I used half for my pizza, rolled it out and put it in an oiled lose bottomed cake tin (so it has little sides). I made a sauce from a squirt of ketchup, a squirt of tomato puree and a little squirt of garlic puree, mixed together.

I softened some onion in a very little butter, adding some sliced yellow pepper and mushroom at the last minute.

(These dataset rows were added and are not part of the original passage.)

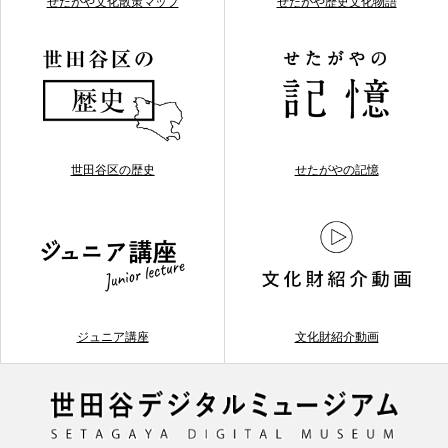
せたがや文化散策マップ
せたがや歴史文化物語
世田谷区の歴史
せたがやの記憶
ジュニア講座
文化財紹介動画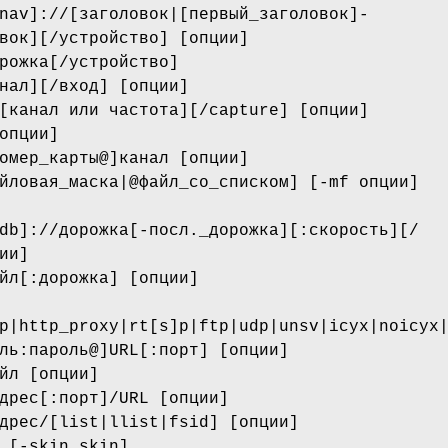
nav]://[заголовок|[первый_заголовок]-
вок][/устройство] [опции]
рожка[/устройство]
нал][/вход] [опции]
[канал или частота][/capture] [опции]
опции]
омер_карты@]канал [опции]
йловая_маска|@файл_со_списком] [-mf опции]
db]://дорожка[-посл._дорожка][:скорость][/
ии]
йл[:дорожка] [опции]
p|http_proxy|rt[s]p|ftp|udp|unsv|icyx|noicyx
ль:пароль@]URL[:порт] [опции]
йл [опции]
дрес[:порт]/URL [опции]
дрес/[list|llist|fsid] [опции]
 [-skin skin]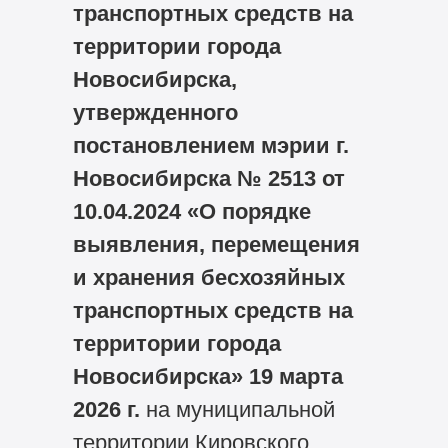
транспортных средств на
территории города
Новосибирска,
утвержденного
постановлением мэрии г.
Новосибирска № 2513 от
10.04.2024 «О порядке
выявления, перемещения
и хранения бесхозяйных
транспортных средств на
территории города
Новосибирска» 19 марта
2026 г.
на муниципальной
территории Кировского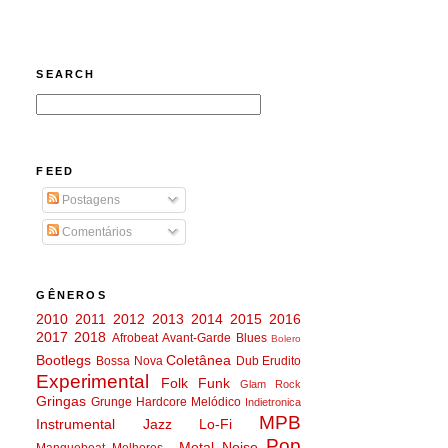
SEARCH
FEED
Postagens
Comentários
GÊNEROS
2010
2011
2012
2013
2014
2015
2016
2017
2018
Afrobeat
Avant-Garde
Blues
Bolero
Bootlegs
Coletânea
Bossa Nova
Dub
Erudito
Experimental
Folk
Funk
Glam Rock
Gringas
Grunge
Hardcore Melódico
Indietronica
MPB
Instrumental
Jazz
Lo-Fi
Pop
Metal
Noise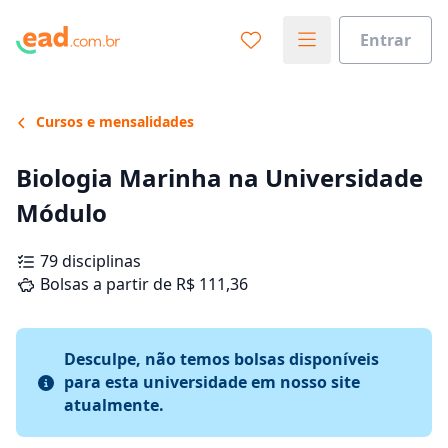
Entrar
Cursos e mensalidades
Biologia Marinha na Universidade
Módulo
79 disciplinas
Bolsas a partir de R$ 111,36
Desculpe, não temos bolsas disponíveis
para esta universidade em nosso site
atualmente.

On went the cheddar and into a 180C fan oven for about 15 mins.

And it was lovely!  Healthier?  I have no idea.  Cheaper - probably because with the lentils and the cheese, I needed no other protein.

I only used half so I have the other half for tomorrow. I think, maybe a calzone of some kind.

It was a very thin crust, which was what I wanted, but I think next time I will try using SR flour and see if I can get a more 'bready' sort of texture.
Excuses for the ropey photo - I only remembered to take one at the last minute.

Tuesday, 10 January 2017

Crispy kale

There's nothing new about this but it's lovely and I have just discovered it so I'm sharing.



You need
kale (take off the stems as it doesn't work with stems - throw them in the next veg soup you make!)
oil in a spray bottle
salt
spices as wanted.  I have been told five spice powder is good

Method
Preheat the oven to 130 (fan) - so a cool oven.  Don't be tempted to make it hotter.  It just burns.

Wash and dry the kale, if needed.  leave it as it is, tear it into bits or shred - whatever you like.  Spray over some oil - you don't need much.  Then 'massage' it in with your hands.

Place the kale on a baking tray and sprinkle over a little salt (it goes a long way) and any other seasoning you are using.

Bake in the cool oven for between ten and fifteen minutes - it took about 13 mins in my oven.

Enjoy hot or cold.  It is very like the crispy seaweed you get in Chinese takeaways.





Saturday, 7 January 2017

A sort of sausage thing

I have no idea what this would be called - maybe you can help.

I had three chicken chipolatas which I cut into four chunks each.  I segmented some red onion and chopped some carrot, parsnip, sprouts, yellow pepper, mushroom, baby corn and tomato into chunks.   I mixed some balsamic vinegar, honey and garlic puree together.

I put the sausages, carrot, sprouts and onion in a roasting dish and sprayed it with oil and gave it a grinding of pepper.  After roasting it in a pre-heated oven for 15 mins, I added the rest of the vegetables, sprayed again and gave it all another 20 mins.
Then I poured over the vinegar-honey, mixed it well and gave it another ten minutes.

One more mix and it was done and very tasty it was too.  I won't add sprouts next time, the flavour wasn't quite right although they were nice.

Sorry for the darkness of the photo.